Жизнь на перроне между тем затихала, те, кто не успел втиснуться в вагоны, ушли назад, волоча потяжелевшие узлы и чемоданы, по-прежнему толкаясь и торопясь, чтоб захватить вокзальные лавки, а не лежать сутки на полу.
— Увезли мать-то, — сказал тихо Федор, лицо у него было усталым и болезненным, — гостинец я ей так и не передал, несподручно было… А ей надо бы, по ней видать, ох, как надо питание… Сала здесь кило и сушеные сливы, с ними запросто кипяток пить можно, вместо конфет или сахару… А со своим вы как, договорились?
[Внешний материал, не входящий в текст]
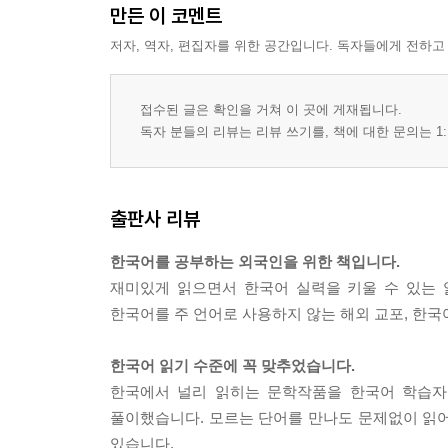
만든 이 코멘트
저자, 역자, 편집자를 위한 공간입니다. 독자들에게 전하고
접수된 글은 확인을 거쳐 이 곳에 게재됩니다.
독자 분들의 리뷰는 리뷰 쓰기를, 책에 대한 문의는 1:
출판사 리뷰
한국어를 공부하는 외국인을 위한 책입니다.
재미있게 읽으면서 한국어 실력을 키울 수 있는 
한국어를 주 언어로 사용하지 않는 해외 교포, 한
한국어 읽기 수준에 꼭 맞추었습니다.
한국에서 널리 읽히는 문학작품을 한국어 학습자
풀이했습니다. 모르는 단어를 만나도 문제없이 읽어 
있습니다.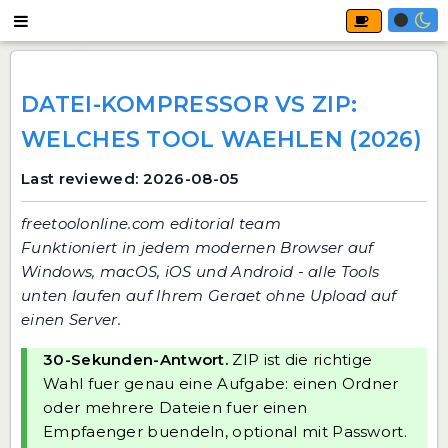
DATEI-KOMPRESSOR VS ZIP:
WELCHES TOOL WAEHLEN (2026)
Last reviewed: 2026-08-05
freetoolonline.com editorial team
Funktioniert in jedem modernen Browser auf
Windows, macOS, iOS und Android - alle Tools
unten laufen auf Ihrem Geraet ohne Upload auf
einen Server.
30-Sekunden-Antwort.
ZIP ist die richtige
Wahl fuer genau eine Aufgabe: einen Ordner
oder mehrere Dateien fuer einen
Empfaenger buendeln, optional mit Passwort.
К нему ты, что ли, поедешь?
— Мы еще не решили, — задумчиво улыбаясь, сказала Сашенька, потому что ей было приятно говорить о любимом, — он мне напишет… Если его демобилизуют, то мы переедем в какой-нибудь большой город, может быть, в Москву, потому что Августу надо продолжить учебу… Он хочет, чтоб я тоже занималась, но я пока пойду работать, ведь и одеться нужно, и питание, и жилье мне, может, дадут на фабрике… Вот только надо освоить хорошую квалификацию… Выучиться бы на портниху, на фабрике отработать, потом втихаря дома… Заработать можно, народ сейчас пообносился.
Сашенька объясняла все это обстоятельно, по-хозяйски, и от слов этих ей становилось хорошо и спокойно.
— Мать поможет, — сказал Федор. — Да и я помогу… Не чужой ведь… Я на «Химаппарат» устраиваюсь… Матери много не дадут — вдова фронтовика, я с генералом толковал… К осени домой вернется… Так что, если, конечно, у вас ребенок родится, тогда потруднее будет… Но ты не робей, живы останемся, не помрем…
Он обнял Сашеньку за плечи, и они пошли от станции по утрамбованной скользкой дороге. И пока шли так вдвоем через весь замерзший город, успели в душе простить друг другу все дурное, как давнее, так и недавнее, и даже подружиться.